*What you have to do*.
Range to reproduce from the entries below: the line with "Мондзее (3)", the line with "Целль-ам-Зе (1)", and every line in between. Give them exactly and give nothing else.

Records drawn from a dataset:
* * * * * * *

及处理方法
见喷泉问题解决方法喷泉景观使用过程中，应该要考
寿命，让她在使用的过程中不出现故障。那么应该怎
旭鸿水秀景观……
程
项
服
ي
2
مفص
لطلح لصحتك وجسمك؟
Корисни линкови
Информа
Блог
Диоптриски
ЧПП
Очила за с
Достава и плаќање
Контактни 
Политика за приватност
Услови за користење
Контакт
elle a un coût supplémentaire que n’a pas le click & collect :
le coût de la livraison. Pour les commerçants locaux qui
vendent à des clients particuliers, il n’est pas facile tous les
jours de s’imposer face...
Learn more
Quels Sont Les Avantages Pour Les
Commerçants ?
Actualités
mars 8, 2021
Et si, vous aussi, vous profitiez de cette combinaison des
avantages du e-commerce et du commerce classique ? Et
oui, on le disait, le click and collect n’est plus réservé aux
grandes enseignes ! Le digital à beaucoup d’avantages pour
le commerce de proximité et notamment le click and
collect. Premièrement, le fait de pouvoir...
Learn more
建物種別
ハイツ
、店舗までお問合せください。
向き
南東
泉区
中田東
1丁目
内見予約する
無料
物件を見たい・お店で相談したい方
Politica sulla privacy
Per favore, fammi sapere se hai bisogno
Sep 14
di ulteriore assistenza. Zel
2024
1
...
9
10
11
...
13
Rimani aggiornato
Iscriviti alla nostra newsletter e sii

* * * * * * *

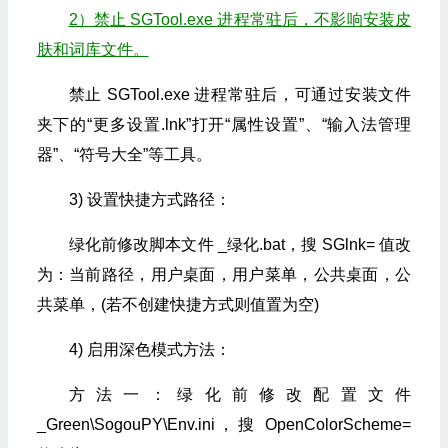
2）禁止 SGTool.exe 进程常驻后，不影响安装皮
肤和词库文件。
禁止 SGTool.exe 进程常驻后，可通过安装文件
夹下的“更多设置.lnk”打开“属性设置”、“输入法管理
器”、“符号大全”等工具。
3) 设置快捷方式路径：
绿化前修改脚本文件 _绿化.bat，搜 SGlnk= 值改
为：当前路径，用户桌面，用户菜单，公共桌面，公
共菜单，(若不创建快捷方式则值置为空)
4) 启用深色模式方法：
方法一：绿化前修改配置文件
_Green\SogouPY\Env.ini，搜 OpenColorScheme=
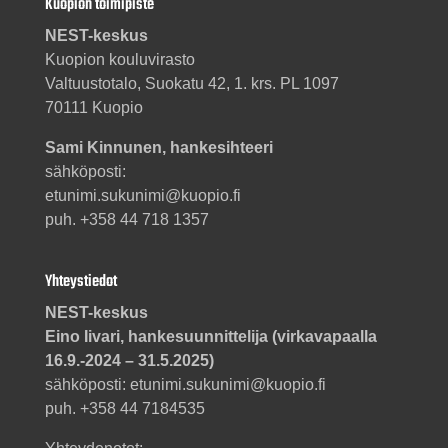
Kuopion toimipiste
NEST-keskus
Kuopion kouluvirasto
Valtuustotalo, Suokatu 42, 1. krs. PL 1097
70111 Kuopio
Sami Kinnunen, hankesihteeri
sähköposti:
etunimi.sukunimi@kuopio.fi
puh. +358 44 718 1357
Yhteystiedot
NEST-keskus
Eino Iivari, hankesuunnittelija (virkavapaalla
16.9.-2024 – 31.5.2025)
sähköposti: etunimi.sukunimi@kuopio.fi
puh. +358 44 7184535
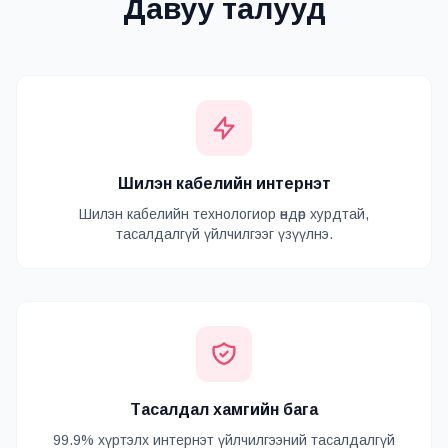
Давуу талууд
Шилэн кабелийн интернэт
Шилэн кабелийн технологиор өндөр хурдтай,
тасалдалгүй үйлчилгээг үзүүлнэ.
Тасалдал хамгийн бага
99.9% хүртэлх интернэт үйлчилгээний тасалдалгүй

* * * * * * *

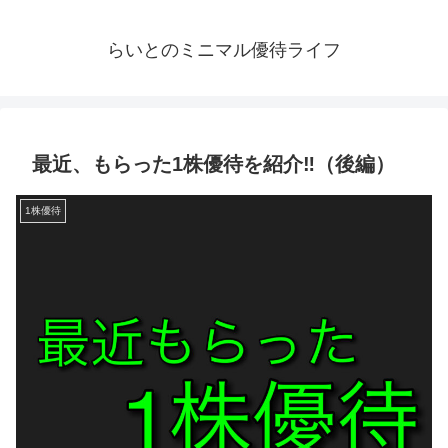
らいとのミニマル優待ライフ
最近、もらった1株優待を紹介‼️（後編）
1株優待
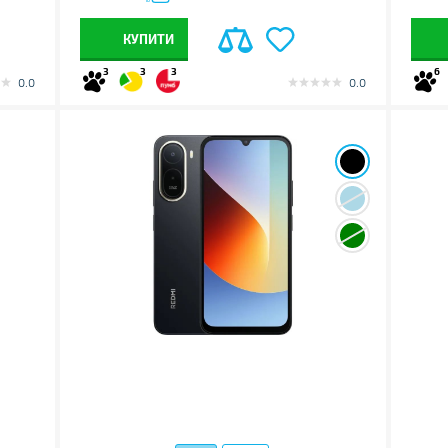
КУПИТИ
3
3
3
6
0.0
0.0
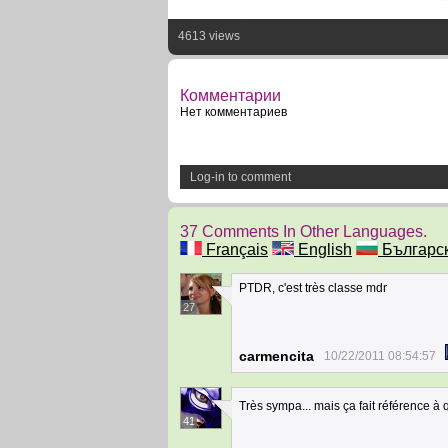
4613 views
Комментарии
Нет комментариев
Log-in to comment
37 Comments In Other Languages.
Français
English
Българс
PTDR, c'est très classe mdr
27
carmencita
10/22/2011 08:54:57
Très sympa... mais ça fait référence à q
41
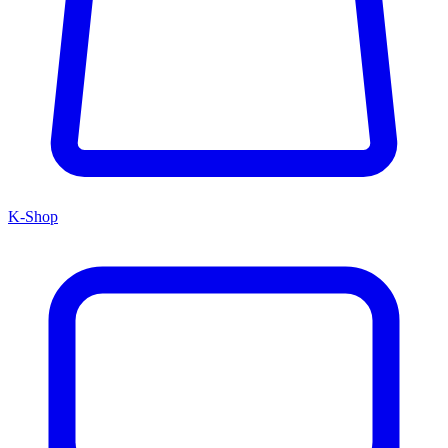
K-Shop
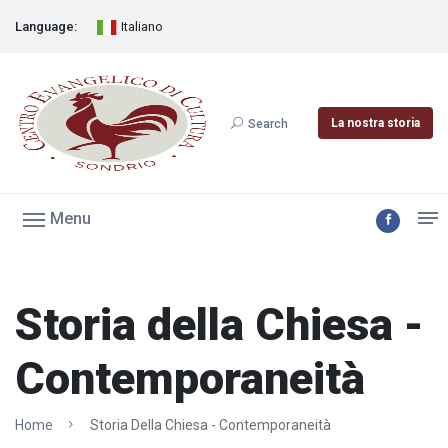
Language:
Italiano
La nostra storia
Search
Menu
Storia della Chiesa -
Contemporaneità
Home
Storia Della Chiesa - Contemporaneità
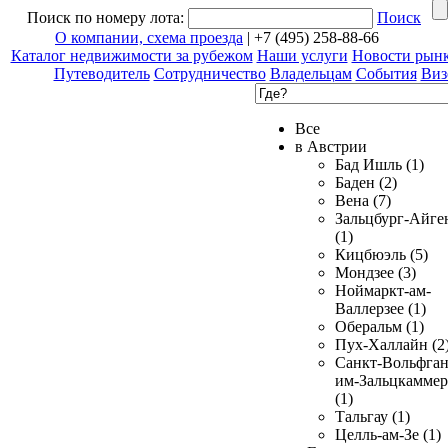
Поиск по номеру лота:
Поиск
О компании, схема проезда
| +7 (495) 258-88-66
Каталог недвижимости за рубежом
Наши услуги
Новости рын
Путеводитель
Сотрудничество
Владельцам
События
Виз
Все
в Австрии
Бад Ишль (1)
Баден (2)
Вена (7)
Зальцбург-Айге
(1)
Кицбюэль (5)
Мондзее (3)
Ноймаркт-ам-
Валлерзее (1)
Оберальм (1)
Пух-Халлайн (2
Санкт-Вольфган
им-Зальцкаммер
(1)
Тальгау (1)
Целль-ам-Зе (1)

* * * * * * *

*Response to the exercise*.
Мондзее (3)
Ноймаркт-ам-
Валлерзее (1)
Оберальм (1)
Пух-Халлайн (2
Санкт-Вольфган
им-Зальцкаммер
(1)
Тальгау (1)
Целль-ам-Зе (1)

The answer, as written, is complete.